INSTRUCTIONS FOR THE TASK
Report, as a bare number, how many lines in the data contain "मनपर".

RAW DATA
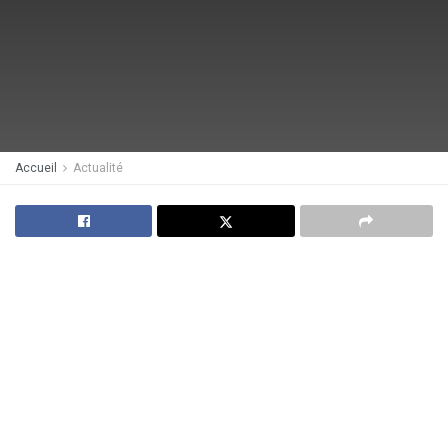
Accueil
Actualité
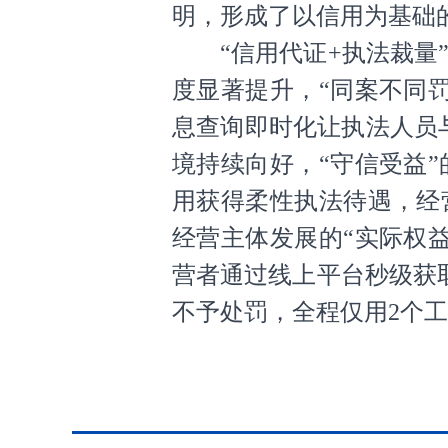
明，形成了以信用为基础
“信用代证+执法裁
度显著提升，“同案不同
息查询即时化让执法人员
境持续向好，“守信受益
用获得柔性执法待遇，经
经营主体发展的“实际权
营者通过线上平台秒级获
不予处罚，全程仅用2个工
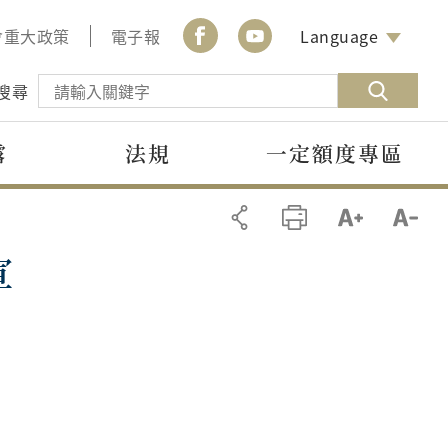
會重大政策
電子報
Language
搜尋
露
法規
一定額度專區
宣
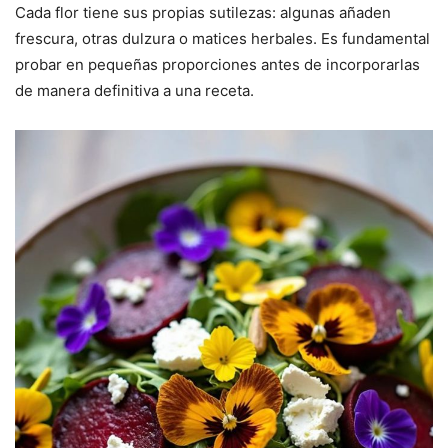
Cada flor tiene sus propias sutilezas: algunas añaden
frescura, otras dulzura o matices herbales. Es fundamental
probar en pequeñas proporciones antes de incorporarlas
de manera definitiva a una receta.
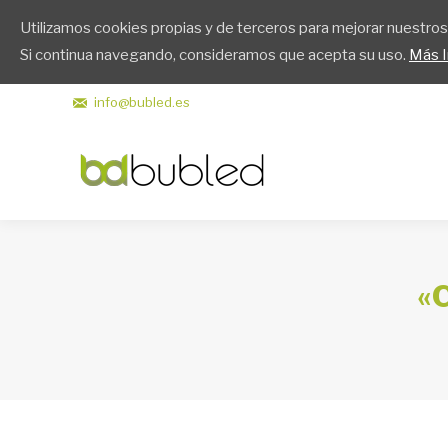
Utilizamos cookies propias y de terceros para mejorar nuestros 
Bubled
Si continua navegando, consideramos que acepta su uso.
Más I
info@bubled.es
«
Estás aquí:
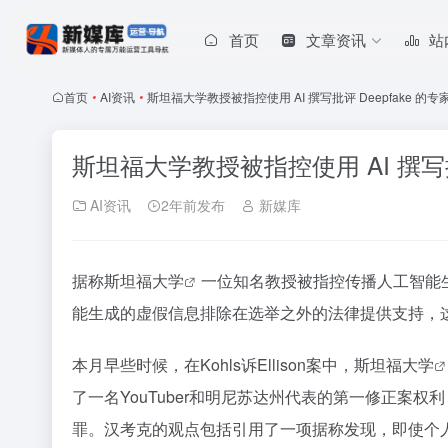
首页
文章资讯
站
首页
•
AI资讯
•
斯坦福大学教授被指控使用 AI 撰写批评 Deepfake 的专
斯坦福大学教授被指控使用 AI 撰写批
AI资讯
2年前发布
新媒库
据称
斯坦福大学
一位知名教授被指控传播人工智能
能生成的虚假信息排除在选举之外的法律提供支持，
本月早些时候，在Kohls诉Ellison案中，
斯坦福大学
了一名YouTuber和明尼苏达州代表的第一修正案
罪。汉考克的观点包括引用了一项据称发现，即使个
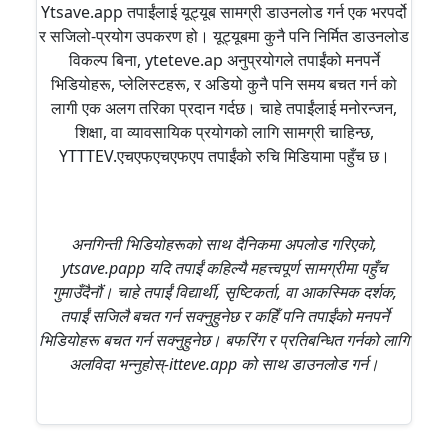
Ytsave.app तपाईंलाई यूट्यूब सामग्री डाउनलोड गर्न एक भरपर्दो
र सजिलो-प्रयोग उपकरण हो। यूट्यूबमा कुनै पनि निर्मित डाउनलोड
विकल्प बिना, yteteve.ap अनुप्रयोगले तपाईंको मनपर्ने
भिडियोहरू, प्लेलिस्टहरू, र अडियो कुनै पनि समय बचत गर्न को
लागी एक अलग तरिका प्रदान गर्दछ। चाहे तपाईंलाई मनोरन्जन,
शिक्षा, वा व्यावसायिक प्रयोगको लागि सामग्री चाहिन्छ,
YTTTEV.एचएफएचएफएप तपाईंको रुचि मिडियामा पहुँच छ।
अनगिन्ती भिडियोहरूको साथ दैनिकमा अपलोड गरिएको,
ytsave.papp यदि तपाईं कहिल्यै महत्त्वपूर्ण सामग्रीमा पहुँच
गुमाउँदैनौं। चाहे तपाईं विद्यार्थी, सृष्टिकर्ता, वा आकस्मिक दर्शक,
तपाईं सजिलै बचत गर्न सक्नुहुनेछ र कहिँ पनि तपाईंको मनपर्ने
भिडियोहरू बचत गर्न सक्नुहुनेछ। बफरिंग र प्रतिबन्धित गर्नको लागि
अलविदा भन्नुहोस्-itteve.app को साथ डाउनलोड गर्न।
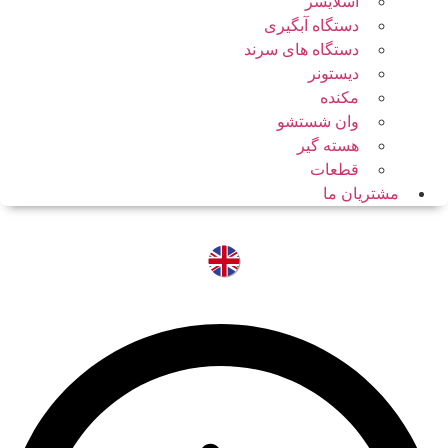
اسلایسر
دستگاه آبگیری
دستگاه های سرند
دیستونر
مکنده
وان شستشو
هسته گیر
قطعات
مشتریان ما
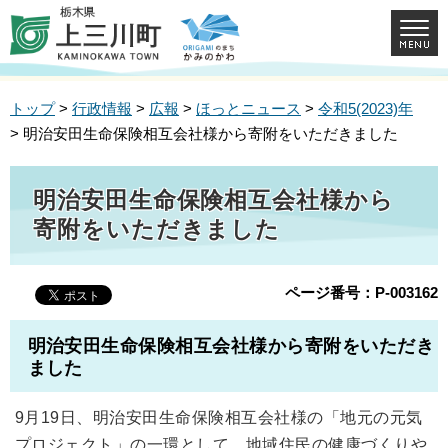
トップ
>
行政情報
>
広報
>
ほっとニュース
>
令和5(2023)年
> 明治安田生命保険相互会社様から寄附をいただきました
明治安田生命保険相互会社様から
寄附をいただきました
ページ番号：P-003162
明治安田生命保険相互会社様から寄附をいただき
ました
9月19日、明治安田生命保険相互会社様の「地元の元気
プロジェクト」の一環として、地域住民の健康づくりや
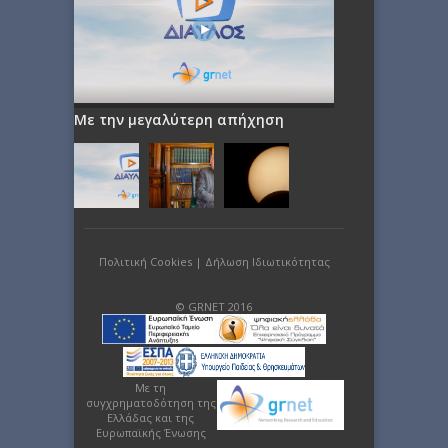
Με την μεγαλύτερη απήχηση
Πολιτική Cookies
|
Δήλωση Ιδιωτικότητας
© GRNET 2016
Με τη
συγχρηματοδότηση της
Ελλάδας και της
Ευρωπαϊκής Ένωσης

ANSWER TO THIS EXERCISE
2